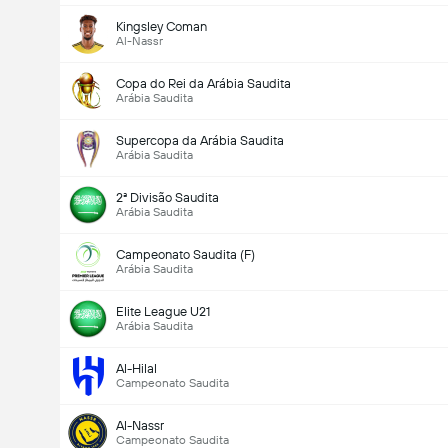
Kingsley Coman
Al-Nassr
Copa do Rei da Arábia Saudita
Arábia Saudita
Supercopa da Arábia Saudita
Arábia Saudita
2ª Divisão Saudita
Arábia Saudita
Campeonato Saudita (F)
Arábia Saudita
Elite League U21
Arábia Saudita
Encontro - Golos (2.5)
Al-Hilal
Campeonato Saudita
Al-Nassr
Total de votos: 590
Campeonato Saudita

* [WHAT YOU ARE ASKED TO DO]: From the first line to the last, retype the data exactly, but omit every image.

* [WRITTEN REPLY]:
Kingsley Coman
Al-Nassr
Copa do Rei da Arábia Saudita
Arábia Saudita
Supercopa da Arábia Saudita
Arábia Saudita
2ª Divisão Saudita
Arábia Saudita
Campeonato Saudita (F)
Arábia Saudita
Elite League U21
Arábia Saudita
Encontro - Golos (2.5)
Al-Hilal
Campeonato Saudita
Al-Nassr
Total de votos: 590
Campeonato Saudita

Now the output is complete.